Everything above put to work
We apply these financial principles to solve complex human problems. And two of our recent partnerships illustrate this ROI in action.
Carrefour: Loyalty through simplicity
When retail giant Carrefour launched its "Act for Good" loyalty program and nationwide self-scan registers, it needed a digital standard that matched its physical scale.
We stepped in to turn complex retail hurdles into seamless user wins. By redesigning the POS interface and gamifying the loyalty journey, the results were undeniable:
- 5x increase in traffic: Loyalty engagement skyrocketed within just 30 days of the redesign.
- 2x catalog traffic: Streamlined navigation doubled product discoverability in three months.
- 2.9 million active users: Proof that an app designed for people is ultimately appreciated by people.
Ghimi: Humanizing fintech
Financial solutions like "Buy Now, Pay Later" (BNPL) can be intimidatingly complex for first-time users. For Ghimi, the challenge was to take a sophisticated credit aggregator and make it feel helpful rather than clinical.
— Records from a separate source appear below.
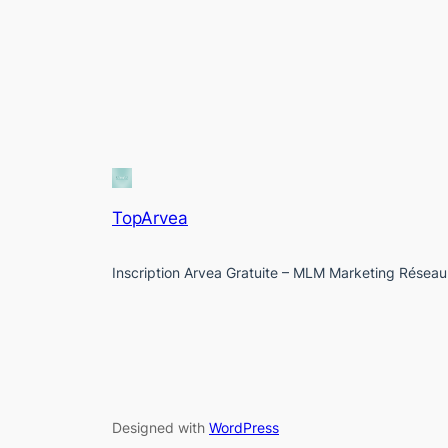
TopArvea
Inscription Arvea Gratuite – MLM Marketing Réseau
Designed with
WordPress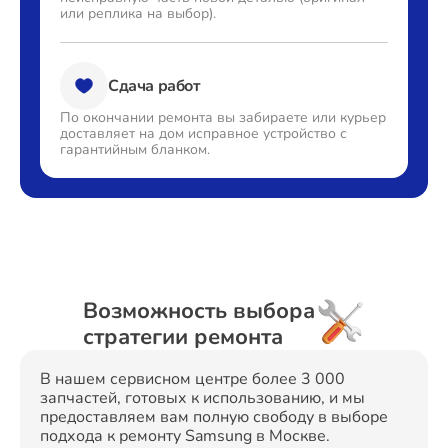
или реплика на выбор).
Сдача работ
По окончании ремонта вы
забираете или курьер
доставляет
на дом исправное устройство с
гарантийным бланком.
Возможность выбора
стратегии ремонта
В нашем сервисном центре более 3 000
запчастей, готовых к использованию, и мы
предоставляем вам полную свободу в выборе
подхода к ремонту Samsung в Москве.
- The "Virtual Assistant" strategy: We replaced complex financial jargon with a personal shopping assistant, building immediate user trust.
- Validation through testing: Through rigorous usability testing and competitor benchmarking, we refined the mobile-first interface until it surpassed industry standards for speed and efficiency.
- 100% project success: The result was a memorable, research-driven brand that users praised for its "simplicity and speed".
The final question
In 2026, UX is no longer a "nice-to-have" department. It is your primary competitive moat. Every day you delay a UX audit is a day you continue paying the Friction Tax while your competitors build smoother paths to your customers.
The question for a leader isn't "Can we afford to invest in UX?" but rather "Can we afford to keep losing 35% of our revenue to an interface we built by accident?"